Les conséquences de la congestion sur la rente foncière et la densité résidentielle ont été étudiées par Solow (1972). La densité du trafic est une fonction décroissante de la distance au centre. L’introduction de la congestion dans le modèle détermine l’augmentation de degré de convexité des profils de rente. En ce qui concerne la densité résidentielle, elle est une fonction décroissante et convexe par rapport à la distance au centre. L’introduction de la congestion dans le modèle fait que le degré de convexité s’élève suite à l’introduction des coûts associés à la congestion.

Alonso (1964) introduit une variable d’aménités dans la fonction d’utilité des ménages, dans un modèle de choix résidentiel avec externalités, repris par Beckerich (1997). Dans le modèle avec aménités, le comportement des ménages en termes de choix de localisation résidentielle se traduit par un arbitrage entre distance au centre et aménités et type de logement. L’offre d’un bien public local (par exemple, la création d’une nouvelle ligne de métro) peut modifier les aménités et l’accessibilité dans sa zone. Ainsi, un logement situé à proximité devrait avoir une valeur supérieure après la création de cette nouvelle offre de transport (on dit que le prix foncier et immobilier capitalise la valeur des biens publics).

Richardson (1977) introduit d’autres éléments dans la détermination de la rente foncière. Il parle de rente d’externalités associée aux faibles densités pour lesquelles les ménages peuvent avoir des préférences.

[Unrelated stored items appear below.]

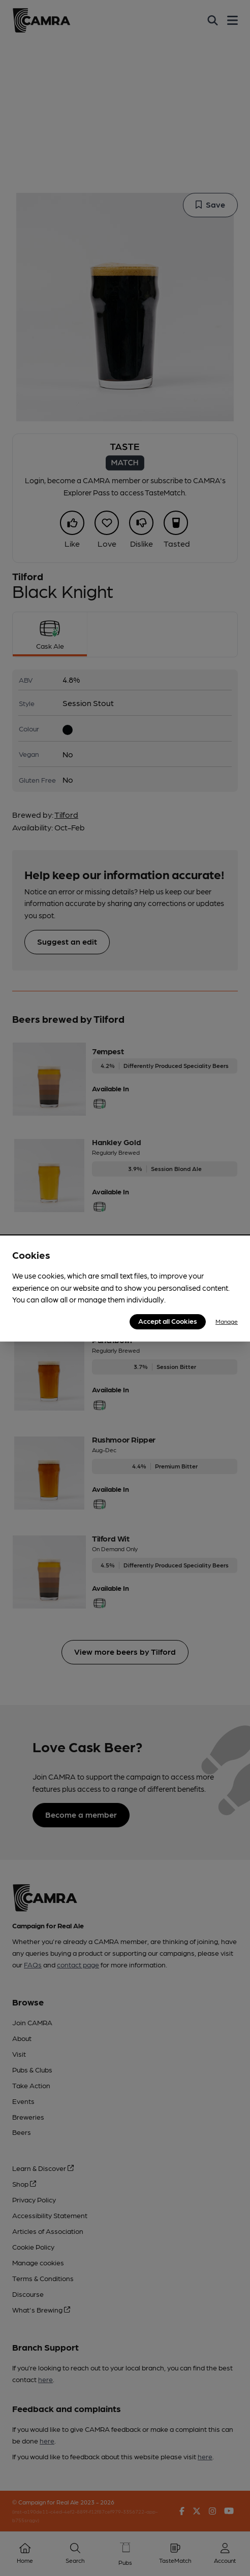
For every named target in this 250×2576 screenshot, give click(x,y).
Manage (226, 1321)
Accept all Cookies (167, 1321)
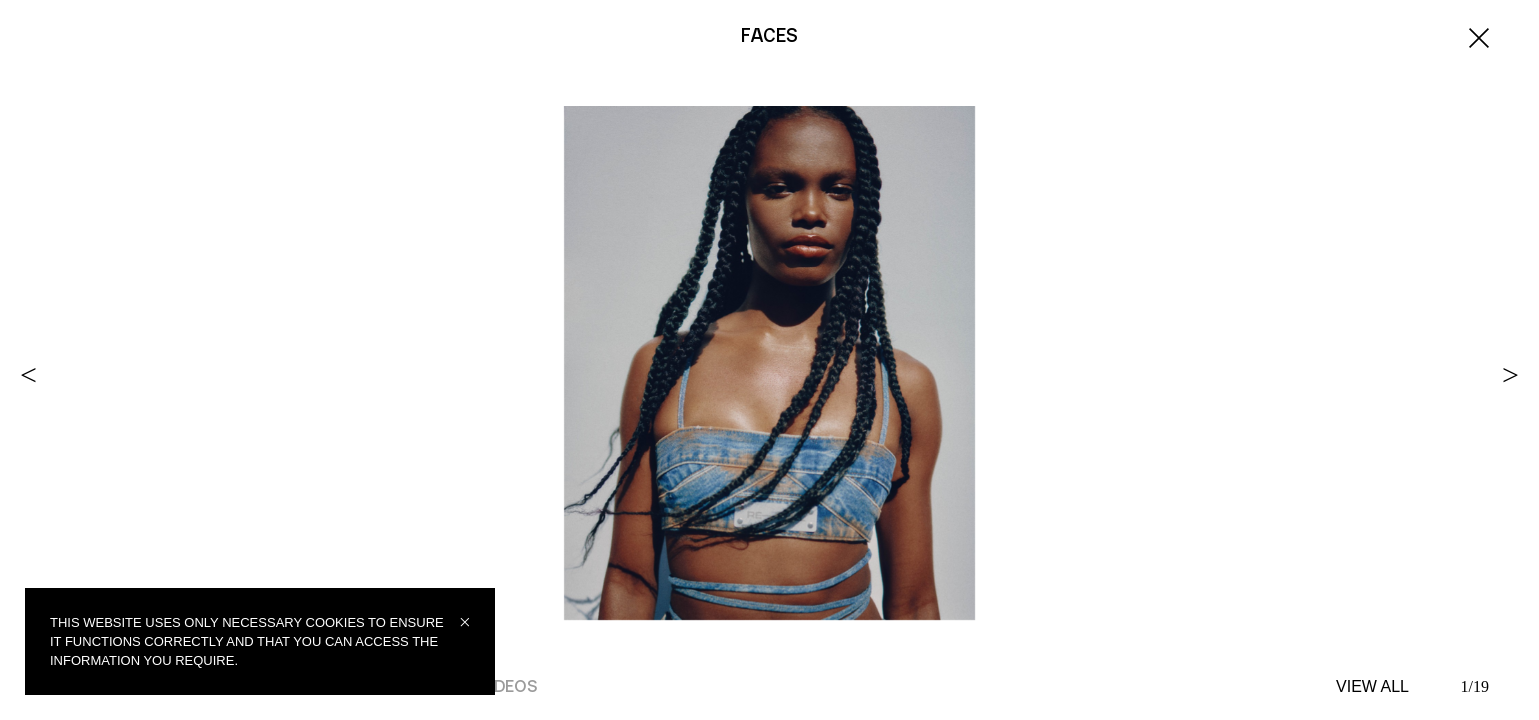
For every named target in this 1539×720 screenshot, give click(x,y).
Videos (506, 687)
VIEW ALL (1372, 686)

Du fait que la densité diminue avec la distance au centre, la rente d’externalités va être une fonction croissante de cette distance.

Papageorgiou (1973) aborde la question des préférences spatiales en termes de qualité de l’environnement. Cette qualité de l’environnement est conçue comme présence d’attributs qui peuvent avoir un impact positif (les aménités) ou négatif (les nuisances).

Fujita (1989) a repris ces travaux en introduisant dans l’arbitrage des ménages en termes de choix de localisation résidentielle les externalités et l’anisotropie des localisations.